** Information follows **

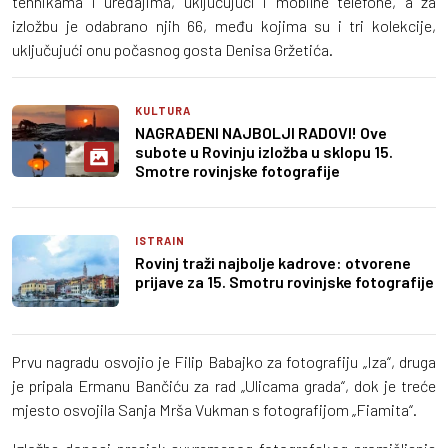
tehnikama i uređajima, uključujući i mobilne telefone, a za
izložbu je odabrano njih 66, među kojima su i tri kolekcije,
uključujući onu počasnog gosta Denisa Gržetića.
KULTURA
NAGRAĐENI NAJBOLJI RADOVI! Ove
subote u Rovinju izložba u sklopu 15.
Smotre rovinjske fotografije
ISTRAIN
Rovinj traži najbolje kadrove: otvorene
prijave za 15. Smotru rovinjske fotografije
Prvu nagradu osvojio je Filip Babajko za fotografiju „Iza“, druga
je pripala Ermanu Bančiću za rad „Ulicama grada“, dok je treće
mjesto osvojila Sanja Mrša Vukman s fotografijom „Fiamita“.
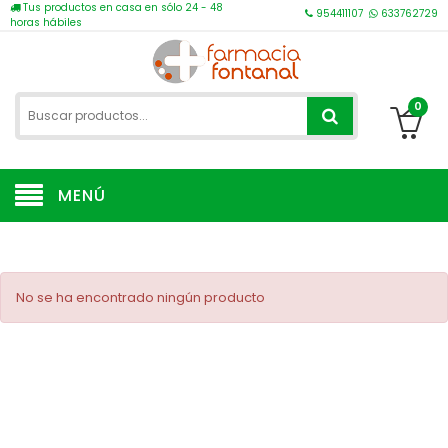
Tus productos en casa en sólo 24 - 48
954411107
633762729
horas hábiles
0
MENÚ
No se ha encontrado ningún producto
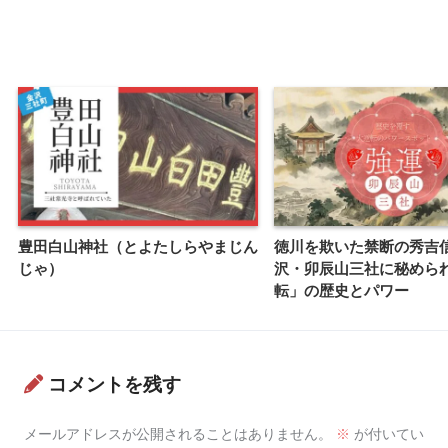
豊田白山神社（とよたしらやまじん
徳川を欺いた禁断の秀吉
じゃ）
沢・卯辰山三社に秘めら
転」の歴史とパワー
コメントを残す
メールアドレスが公開されることはありません。
※
が付いてい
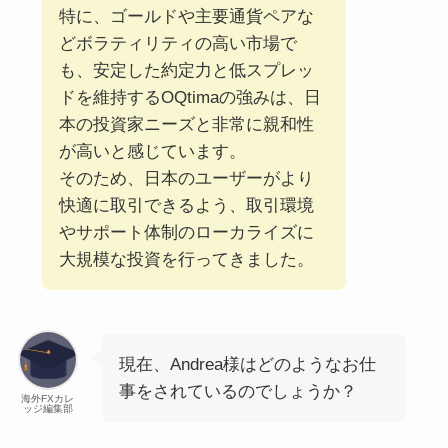
特に、ゴールドや主要通貨ペアな
どボラティリティの高い市場で
も、安定した約定力と低スプレッ
ドを維持するOQtimaの強みは、日
本の投資家ニーズと非常に親和性
が高いと感じています。
そのため、日本のユーザーがより
快適に取引できるよう、取引環境
やサポート体制のローカライズに
大規模な投資を行ってきました。
現在、Andrea様はどのようなお仕
事をされているのでしょうか？
海外FXカレ
ッジ編集部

** End of Information **

_Task prompt_
Each entry is to be returned as it stands, and each picture is to be left out.

_Finished exercise_
tehnikama i uređajima, uključujući i mobilne telefone, a za
izložbu je odabrano njih 66, među kojima su i tri kolekcije,
uključujući onu počasnog gosta Denisa Gržetića.
KULTURA
NAGRAĐENI NAJBOLJI RADOVI! Ove
subote u Rovinju izložba u sklopu 15.
Smotre rovinjske fotografije
ISTRAIN
Rovinj traži najbolje kadrove: otvorene
prijave za 15. Smotru rovinjske fotografije
Prvu nagradu osvojio je Filip Babajko za fotografiju „Iza“, druga
je pripala Ermanu Bančiću za rad „Ulicama grada“, dok je treće
mjesto osvojila Sanja Mrša Vukman s fotografijom „Fiamita“.
Tus productos en casa en sólo 24 - 48
954411107
633762729
horas hábiles
0
MENÚ
No se ha encontrado ningún producto
豊田白山神社（とよたしらやまじん
徳川を欺いた禁断の秀吉
じゃ）
沢・卯辰山三社に秘めら
転」の歴史とパワー
コメントを残す
メールアドレスが公開されることはありません。
※
が付いてい
特に、ゴールドや主要通貨ペアな
どボラティリティの高い市場で
も、安定した約定力と低スプレッ
ドを維持するOQtimaの強みは、日
本の投資家ニーズと非常に親和性
が高いと感じています。
そのため、日本のユーザーがより
快適に取引できるよう、取引環境
やサポート体制のローカライズに
大規模な投資を行ってきました。
現在、Andrea様はどのようなお仕
事をされているのでしょうか？
海外FXカレ
ッジ編集部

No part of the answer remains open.